Media pile-on? Not really, says Jim Milliot, co-editorial director at Publishers Weekly. “Right now, books about Obama, both pro and con, will dominate the list. Without question, there will be more books written about the party in control.”

With Mitt Romney not sewing up the Republican nomination until last month, authors and publishers haven’t had as much lead time for him.

‘Thrill of Exposure’

Michael Kranish and Scott Helman, two Boston Globe reporters, haven’t yet hit the best-seller list with their January book, “The Real Romney,” which portrays the former Massachusetts governor as both an inspiring paragon and curious enigma. But they’ve received favorable reviews from The Washington Post, The New York Times, The New Yorker, Vanity Fair and USA Today.

Klein, a veteran New York journalist who has written best-sellers about the Kennedys and Hillary Rodham Clinton , has gotten plenty of attention for his book’s reproachful denunciation of the Obama presidency. Based primarily on interviews with insiders, “The Amateur” paints a picture of growing disillusionment between Obama and his colleagues, ultimately depicting the president as arrogant and incompetent.

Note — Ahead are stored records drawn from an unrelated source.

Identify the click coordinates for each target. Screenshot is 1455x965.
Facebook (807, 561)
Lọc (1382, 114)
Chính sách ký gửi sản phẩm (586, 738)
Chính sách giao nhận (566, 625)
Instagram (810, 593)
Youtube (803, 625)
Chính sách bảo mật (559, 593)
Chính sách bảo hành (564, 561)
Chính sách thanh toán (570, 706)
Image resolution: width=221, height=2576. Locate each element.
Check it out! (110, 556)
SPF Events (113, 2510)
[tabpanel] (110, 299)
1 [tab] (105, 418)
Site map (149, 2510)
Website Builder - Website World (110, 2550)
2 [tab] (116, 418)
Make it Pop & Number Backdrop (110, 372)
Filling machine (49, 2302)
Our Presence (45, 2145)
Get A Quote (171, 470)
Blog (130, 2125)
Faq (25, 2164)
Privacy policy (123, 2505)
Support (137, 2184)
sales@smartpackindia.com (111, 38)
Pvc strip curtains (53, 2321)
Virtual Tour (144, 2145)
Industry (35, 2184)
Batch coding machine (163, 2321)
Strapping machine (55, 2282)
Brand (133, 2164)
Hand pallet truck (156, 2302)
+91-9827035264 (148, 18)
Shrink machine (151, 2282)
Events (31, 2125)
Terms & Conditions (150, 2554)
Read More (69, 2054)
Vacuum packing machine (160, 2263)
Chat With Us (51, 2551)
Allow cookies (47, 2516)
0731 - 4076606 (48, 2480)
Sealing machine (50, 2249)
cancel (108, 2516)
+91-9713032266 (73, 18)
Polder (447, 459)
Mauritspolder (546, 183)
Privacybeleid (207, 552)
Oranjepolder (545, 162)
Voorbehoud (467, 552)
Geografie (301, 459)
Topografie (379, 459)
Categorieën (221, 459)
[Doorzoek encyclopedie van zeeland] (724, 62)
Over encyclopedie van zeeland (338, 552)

Don’t look for these books to have a significant impact on the presidential race, says H.W. Brands, a history professor at the University of Texas, Austin. “Because of the lag time in producing books,” he says, “the revelations are usually old news by the time the book appears.”

What the successful authors have figured out is how to sell “the thrill of exposure,” according to David Blake, an English professor at the College of New Jersey. “The publishers’ marketing plan hinges on the ability to sensationalize politics and give readers the feeling that they are getting secret insights into the presidential candidates. Some of these books are very well-researched, others are rooted in polemic and fantasy. The common thread in all of them, however, is their intensive focus on personality.”

Perhaps no one has perfected the art of political hype and insight better than the candidates themselves. For example, Romney’s 2010 book, “No Apologies,” achieved top status the week it was released, igniting a 19-state book tour and appearances on national talk shows. It earned an estimated $50,000 to $100,000 in 2011.

Still, that's a far cry from Obama’s 1995 book, "Dreams From My Father," which remains pre-eminent in the world of political publications. The 2004 version spent more than 156 weeks on The New York Times' paperback nonfiction best-seller list. The book, which Time magazine in 2006 called possibly "the best-written memoir ever produced by an American politician," and his 2006 follow-on, "The Audacity of Hope," earned Obama almost $4 million in 2007, when he was seeking the presidency.